ROY Hudd is a massive fan of Oscar Wilde – mainly because Wilde helped his radio career no end.

“Whenever I did Quote… Unquote, I always guessed the quote was from Wilde,” recalls the veteran entertainer. “And nine times out of 10 I was right!”

However, he says that’s not the reason he was keen to join the cast of the latest tour of the master playwright’s A Woman of No Importance.

“I was actually interested because of Wilde’s jokes,” he insists. “But the real sweetener with this show was they wanted me to do three songs. And they said, ‘You can pick the songs you want to do’, so that’s what I’ve done.”
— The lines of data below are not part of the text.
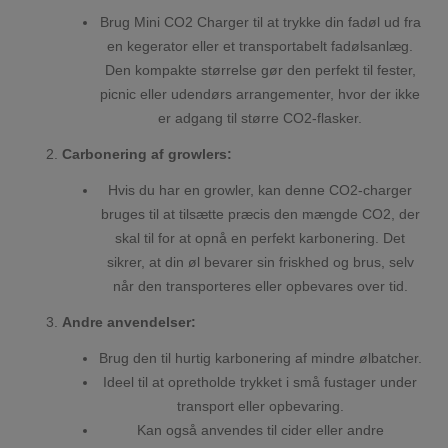
Brug Mini CO2 Charger til at trykke din fadøl ud fra
en kegerator eller et transportabelt fadølsanlæg.
Den kompakte størrelse gør den perfekt til fester,
picnic eller udendørs arrangementer, hvor der ikke
er adgang til større CO2-flasker.
Carbonering af growlers:
Hvis du har en growler, kan denne CO2-charger
bruges til at tilsætte præcis den mængde CO2, der
skal til for at opnå en perfekt karbonering. Det
sikrer, at din øl bevarer sin friskhed og brus, selv
når den transporteres eller opbevares over tid.
Andre anvendelser:
Brug den til hurtig karbonering af mindre ølbatcher.
Ideel til at opretholde trykket i små fustager under
transport eller opbevaring.
Kan også anvendes til cider eller andre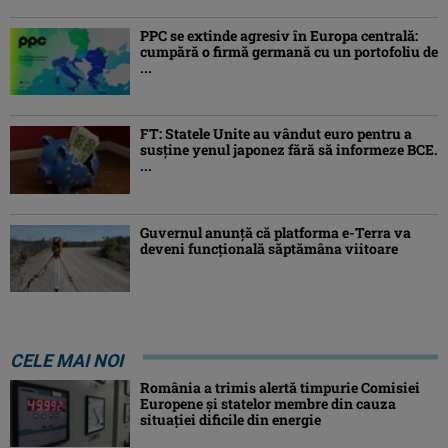
PPC se extinde agresiv în Europa centrală:
cumpără o firmă germană cu un portofoliu de
...
FT: Statele Unite au vândut euro pentru a
susține yenul japonez fără să informeze BCE.
...
Guvernul anunță că platforma e-Terra va
deveni funcţională săptămâna viitoare
CELE MAI NOI
România a trimis alertă timpurie Comisiei
Europene și statelor membre din cauza
situației dificile din energie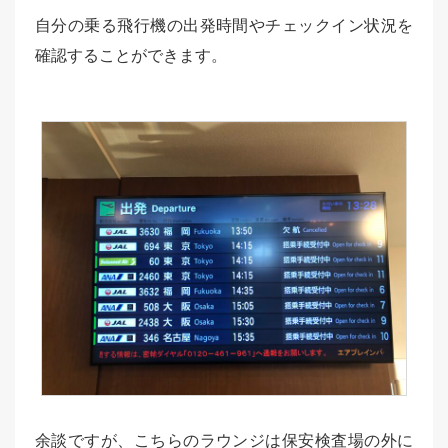
自分の乗る飛行機の出発時間やチェックイン状況を
確認することができます。
余談ですが、こちらのラウンジは保安検査場の外に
The songs will be performed during scene changes, like party pieces at the posh dinner party around which the play is set, and they offer him the opportunity to indulge his love of music hall and variety.

Music hall is where it all started for Hudd. Or rather concert party. As a kid growing up in Croydon, he needed an activity to keep him out of trouble.

“One day, the front page of The Daily Mirror had a headline: The Roughest School in England. It was a picture of my mates,” he laughs. So off to a boys’ club he went, where he signed up to learn about concert party, a style of variety show.

“My gran, who brought me up, always talked about going to see it,” he says. “She brought me up on an old-age pension, but always, whatever happened, took me to the Croydon Empire every week on a Tuesday night because she loved variety.”

When not singing in A Woman of No Importance, he plays Archdeacon Daubeny in Wilde’s upper-class comedy about a society house party and a woman with a long-buried secret that needs to be addressed.

“It’s old Oscar beating the drum for women of his period,” Hudd explains. “They were all treated like rubbish, so he made them the heroines.”

The 83-year-old, who made his professional debut as a comedian in 1957 before hundreds of appearances on TV, radio and film, as well as the stage, says he’s loving his career as much as ever.

“I enjoy doing it very much,” he says, succinctly, of performing in A Woman of No Importance, before, almost inevitably, kicking on: “I did an early Call The Midwife. I played an old soldier who died at the end of the episode. After that, I died in every job I got on television. This role is particularly lovely because I’m alive at the end of it.”

Roy Hudd will star alongside Liza Goddard in A Woman of No Importance at the Yvonne Arnaud Theatre, Guildford, from Monday (28 October) until Saturday 2 November.